Segment Start: Provided data
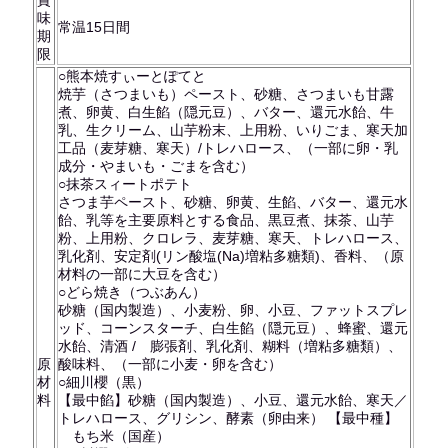
賞
味
常温15日間
期
限
○熊本焼すぃーとぽてと
焼芋（さつまいも）ペースト、砂糖、さつまいも甘露
煮、卵黄、白生餡（隠元豆）、バター、還元水飴、牛
乳、生クリーム、山芋粉末、上用粉、いりごま、寒天加
工品（麦芽糖、寒天）/トレハロース、（一部に卵・乳
成分・やまいも・ごまを含む）
○抹茶スィートポテト
さつま芋ペースト、砂糖、卵黄、生餡、バター、還元水
飴、乳等を主要原料とする食品、黒豆煮、抹茶、山芋
粉、上用粉、クロレラ、麦芽糖、寒天、トレハロース、
乳化剤、安定剤(リン酸塩(Na)増粘多糖類)、香料、（原
材料の一部に大豆を含む）
○どら焼き（つぶあん）
砂糖（国内製造）、小麦粉、卵、小豆、ファットスプレ
ッド、コーンスターチ、白生餡（隠元豆）、蜂蜜、還元
水飴、清酒 / 膨張剤、乳化剤、糊料（増粘多糖類）、
原
酸味料、（一部に小麦・卵を含む）
材
○細川櫻（黒）
料
【最中餡】砂糖（国内製造）、小豆、還元水飴、寒天／
トレハロース、グリシン、酵素（卵由来） 【最中種】
もち米（国産）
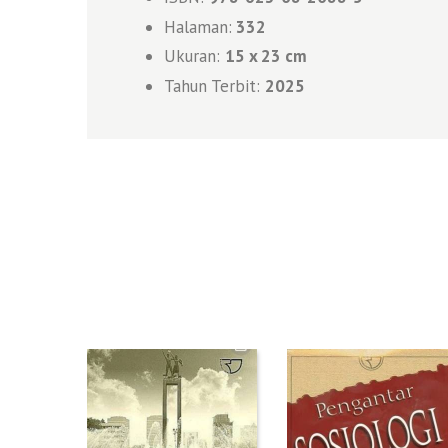
Halaman:
332
Ukuran:
15 x 23 cm
Tahun Terbit:
2025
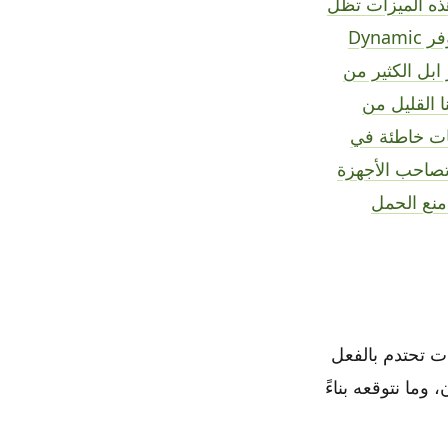
اليًا أن هذه الميزات تظل
حصرية لنماذج Pro. جهاز توقيت الجزيرة الديناميكي ايفون 14 بروقد تتوفر Dynamic
 ايفون 15. مواصفات وميزات ايفون 15 تختبر ابل الكثير من
ا القليل من
بات خاطئة في
ي تصاحب الأجهزة
حبوب منع الحمل
الشائعات تحتدم بالفعل
حتى الآن، وما نتوقعه بناءً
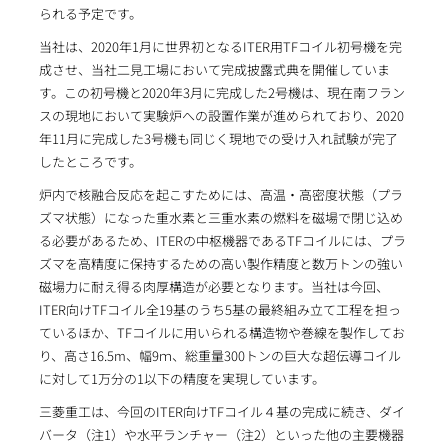
られる予定です。
当社は、2020年1月に世界初となるITER用TFコイル初号機を完
成させ、当社二見工場において完成披露式典を開催していま
す。この初号機と2020年3月に完成した2号機は、現在南フラン
スの現地において実験炉への設置作業が進められており、2020
年11月に完成した3号機も同じく現地での受け入れ試験が完了
したところです。
炉内で核融合反応を起こすためには、高温・高密度状態（プラ
ズマ状態）になった重水素と三重水素の燃料を磁場で閉じ込め
る必要があるため、ITERの中枢機器であるTFコイルには、プラ
ズマを高精度に保持するための高い製作精度と数万トンの強い
磁場力に耐え得る肉厚構造が必要となります。当社は今回、
ITER向けTFコイル全19基のうち5基の最終組み立て工程を担っ
ているほか、TFコイルに用いられる構造物や巻線を製作してお
り、高さ16.5m、幅9ｍ、総重量300トンの巨大な超伝導コイル
に対して1万分の1以下の精度を実現しています。
三菱重工は、今回のITER向けTFコイル４基の完成に続き、ダイ
バータ（注1）や水平ランチャー（注2）といった他の主要機器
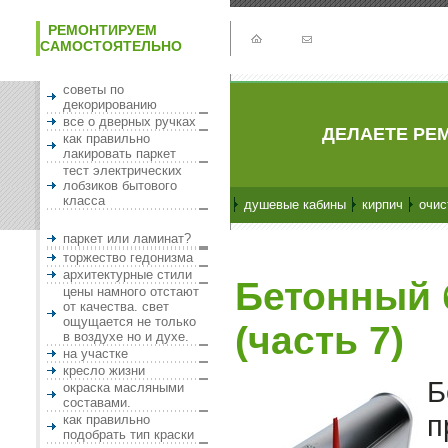
РЕМОНТИРУЕМ
САМОСТОЯТЕЛЬНО
советы по
декорированию
все о дверных ручках
ДЕЛАЕТЕ РЕМ
как правильно
лакировать паркет
тест электрических
лобзиков бытового
класса
душевые кабины
кирпич
очис
паркет или ламинат?
торжество гедонизма
архитектурные стили
Бетонный 
цены намного отстают
от качества. свет
ощущается не только
(часть 7)
в воздухе но и духе.
на участке
кресло жизни
Б
окраска масляными
составами.
п
как правильно
подобрать тип краски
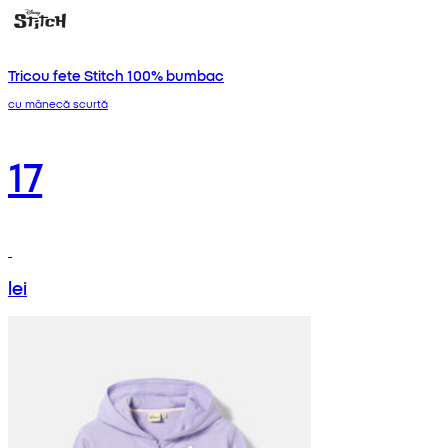
Tricou fete Stitch 100% bumbac
cu mânecă scurtă
17
lei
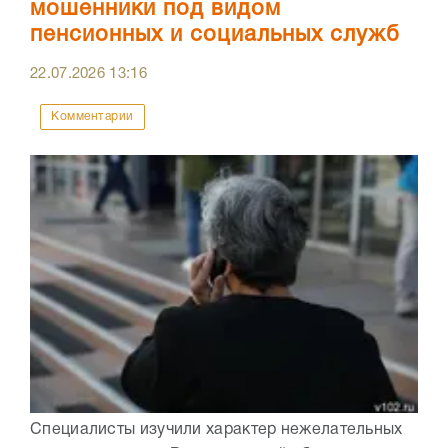
мошенники под видом
пенсионных и социальных служб
22.07.2026
13:16
Комментарии
Специалисты изучили характер нежелательных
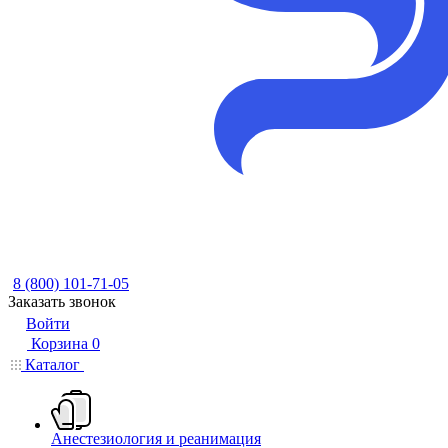
8 (800) 101-71-05
Заказать звонок
Войти
Корзина
0
Каталог
Анестезиология и реанимация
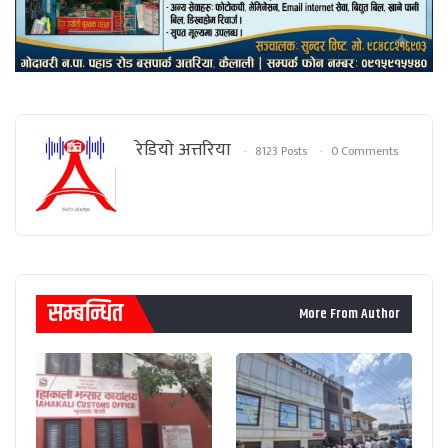
रेडियाे अत्तरिया
8123 Posts
0 Comments
सम्बन्धित
More From Author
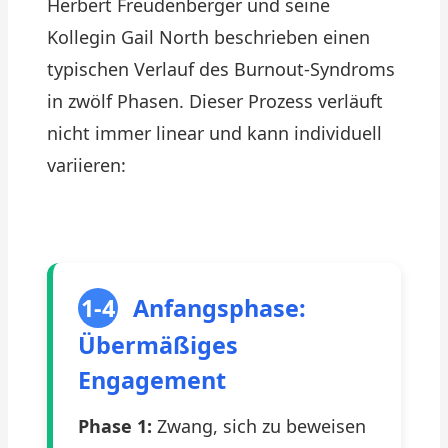
Herbert Freudenberger und seine
Kollegin Gail North beschrieben einen
typischen Verlauf des Burnout-Syndroms
in zwölf Phasen. Dieser Prozess verläuft
nicht immer linear und kann individuell
variieren:
1-4
Anfangsphase:
Übermäßiges
Engagement
Phase 1:
Zwang, sich zu beweisen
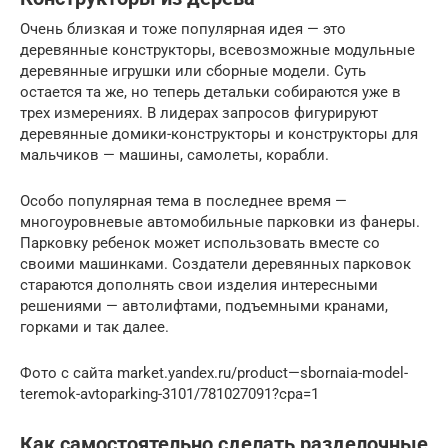
Очень близкая и тоже популярная идея — это
деревянные конструкторы, всевозможные модульные
деревянные игрушки или сборные модели. Суть
остается та же, но теперь детальки собираются уже в
трех измерениях. В лидерах запросов фигурируют
деревянные домики-конструкторы и конструкторы для
мальчиков — машины, самолеты, корабли.
Особо популярная тема в последнее время —
многоуровневые автомобильные парковки из фанеры.
Парковку ребенок может использовать вместе со
своими машинками. Создатели деревянных парковок
стараются дополнять свои изделия интересными
решениями — автолифтами, подъемными кранами,
горками и так далее.
Фото с сайта market.yandex.ru/product—sbornaia-model-
teremok-avtoparking-3101/781027091?cpa=1
Как самостоятельно сделать разделочные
Segment End: Provided data
## Exercise prompt
Output every entry exactly. Pictures stay out.

## Task result
賞
味
常温15日間
期
限
○熊本焼すぃーとぽてと
焼芋（さつまいも）ペースト、砂糖、さつまいも甘露
煮、卵黄、白生餡（隠元豆）、バター、還元水飴、牛
乳、生クリーム、山芋粉末、上用粉、いりごま、寒天加
工品（麦芽糖、寒天）/トレハロース、（一部に卵・乳
成分・やまいも・ごまを含む）
○抹茶スィートポテト
さつま芋ペースト、砂糖、卵黄、生餡、バター、還元水
飴、乳等を主要原料とする食品、黒豆煮、抹茶、山芋
粉、上用粉、クロレラ、麦芽糖、寒天、トレハロース、
乳化剤、安定剤(リン酸塩(Na)増粘多糖類)、香料、（原
材料の一部に大豆を含む）
○どら焼き（つぶあん）
砂糖（国内製造）、小麦粉、卵、小豆、ファットスプレ
ッド、コーンスターチ、白生餡（隠元豆）、蜂蜜、還元
水飴、清酒 / 膨張剤、乳化剤、糊料（増粘多糖類）、
原
酸味料、（一部に小麦・卵を含む）
材
○細川櫻（黒）
料
【最中餡】砂糖（国内製造）、小豆、還元水飴、寒天／
トレハロース、グリシン、酵素（卵由来） 【最中種】
もち米（国産）
Halaman:
332
Ukuran:
15 x 23 cm
Tahun Terbit:
2025
اليًا أن هذه الميزات تظل
حصرية لنماذج Pro. جهاز توقيت الجزيرة الديناميكي ايفون 14 بروقد تتوفر Dynamic
 ايفون 15. مواصفات وميزات ايفون 15 تختبر ابل الكثير من
ا القليل من
بات خاطئة في
ي تصاحب الأجهزة
حبوب منع الحمل
الشائعات تحتدم بالفعل
حتى الآن، وما نتوقعه بناءً
られる予定です。
当社は、2020年1月に世界初となるITER用TFコイル初号機を完
成させ、当社二見工場において完成披露式典を開催していま
す。この初号機と2020年3月に完成した2号機は、現在南フラン
スの現地において実験炉への設置作業が進められており、2020
年11月に完成した3号機も同じく現地での受け入れ試験が完了
したところです。
炉内で核融合反応を起こすためには、高温・高密度状態（プラ
ズマ状態）になった重水素と三重水素の燃料を磁場で閉じ込め
る必要があるため、ITERの中枢機器であるTFコイルには、プラ
ズマを高精度に保持するための高い製作精度と数万トンの強い
磁場力に耐え得る肉厚構造が必要となります。当社は今回、
ITER向けTFコイル全19基のうち5基の最終組み立て工程を担っ
ているほか、TFコイルに用いられる構造物や巻線を製作してお
り、高さ16.5m、幅9ｍ、総重量300トンの巨大な超伝導コイル
に対して1万分の1以下の精度を実現しています。
三菱重工は、今回のITER向けTFコイル４基の完成に続き、ダイ
バータ（注1）や水平ランチャー（注2）といった他の主要機器
РЕМОНТИРУЕМ
САМОСТОЯТЕЛЬНО
советы по
декорированию
все о дверных ручках
ДЕЛАЕТЕ РЕМ
как правильно
лакировать паркет
тест электрических
лобзиков бытового
класса
душевые кабины
кирпич
очис
паркет или ламинат?
торжество гедонизма
архитектурные стили
Бетонный 
цены намного отстают
от качества. свет
ощущается не только
(часть 7)
в воздухе но и духе.
на участке
кресло жизни
Б
окраска масляными
составами.
п
как правильно
подобрать тип краски
Tricou fete Stitch 100% bumbac
cu mânecă scurtă
17
lei
мошенники под видом
пенсионных и социальных служб
22.07.2026
13:16
Комментарии
Специалисты изучили характер нежелательных
8 (800) 101-71-05
Заказать звонок
Войти
Корзина
0
Каталог
Анестезиология и реанимация
रेडियाे अत्तरिया
8123 Posts
0 Comments
सम्बन्धित
More From Author
Herbert Freudenberger und seine
Kollegin Gail North beschrieben einen
typischen Verlauf des Burnout-Syndroms
in zwölf Phasen. Dieser Prozess verläuft
nicht immer linear und kann individuell
variieren:
1-4
Anfangsphase:
Übermäßiges
Engagement
Phase 1:
Zwang, sich zu beweisen
Очень близкая и тоже популярная идея — это
деревянные конструкторы, всевозможные модульные
деревянные игрушки или сборные модели. Суть
остается та же, но теперь детальки собираются уже в
трех измерениях. В лидерах запросов фигурируют
деревянные домики-конструкторы и конструкторы для
мальчиков — машины, самолеты, корабли.
Особо популярная тема в последнее время —
многоуровневые автомобильные парковки из фанеры.
Парковку ребенок может использовать вместе со
своими машинками. Создатели деревянных парковок
стараются дополнять свои изделия интересными
решениями — автолифтами, подъемными кранами,
горками и так далее.
Фото с сайта market.yandex.ru/product—sbornaia-model-
teremok-avtoparking-3101/781027091?cpa=1
Как самостоятельно сделать разделочные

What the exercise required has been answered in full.